INTERVIEW
Kaylee Greer
Never work with animals, so the old saying goes – but Niall Hampton finds someone who didn’t get the memo…
Greer is a US-based but multi-international award-winning dog photographer.
Her images can be viewed in books, magazines and calendars, on products, packaging and greeting cards, and in advertising campaigns throughout the commercial pet industry.
Greer’s distinctive and colourful photographic style allows her to stand out from a crowded field, and is an aesthetic drawn directly from the inspiration that she finds inside the soul of a dog.
A passionate advocate of her craft, Greer shares her knowledge of dog photography with audiences around the world, both online and in person.
To deliver this, she has partnered with some of the best-known companies in the photography education space, including Canon, B&H Photo and KelbyOne.
www.dogbreath photography.com
Having delivered an engaging and very colourful Super Stage talk at The Photography Show last September, it would have been negligent of us not to have brought Kaylee Greer’s work to the wider Digital Camera audience. Judging by the length of the queue at her post-talk Dogtography book signing, it was clear that there is a lot of interest on this side of the pond in Greer’s work, which offers a distinctive aesthetic approach and strives to bring out the character and soul of her inevitably cute canine subjects.
Taking photos of a dog can be relatively straightforward, especially if it’s the family pet, but Greer’s work is next-level. To find out more about how she established, finessed and found an audience for her characterful captures, we caught up with Greer for a lesson in ‘dogtography’…

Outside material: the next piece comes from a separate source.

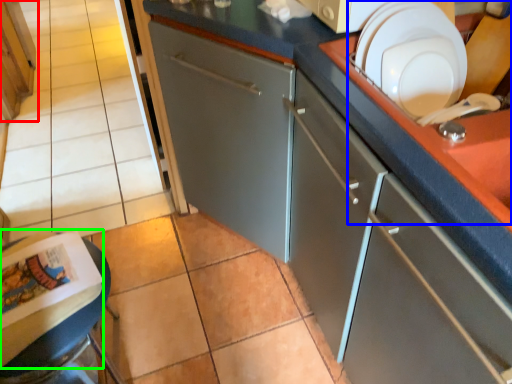 Question: Which object is the farthest from cabinetry (highlighted by a red box)? Choose among these: sink (highlighted by a blue box) or magazine (highlighted by a green box).

Choices:
 (A) sink
 (B) magazine

Answer: (A)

What first attracted you to photography?
Photography is like a magical superpower. It’s this surreal ability to freeze a moment, and I was always so drawn to the possibilities of that. Photography lets us immortalise a tiny slice of time, slide it in our pockets, and keep it by our hearts forever. Then, we can pull that image from our pocket at any time to look at when we need it most. Photography is persuasive. It can change narratives and rewrite the endings to stories. It can help humanity form entirely different opinions. It’s this beautiful and intoxicating process with limitless possibilities for how it can change and inspire, and that drew me in from the very first moment I understood the concept of what it was.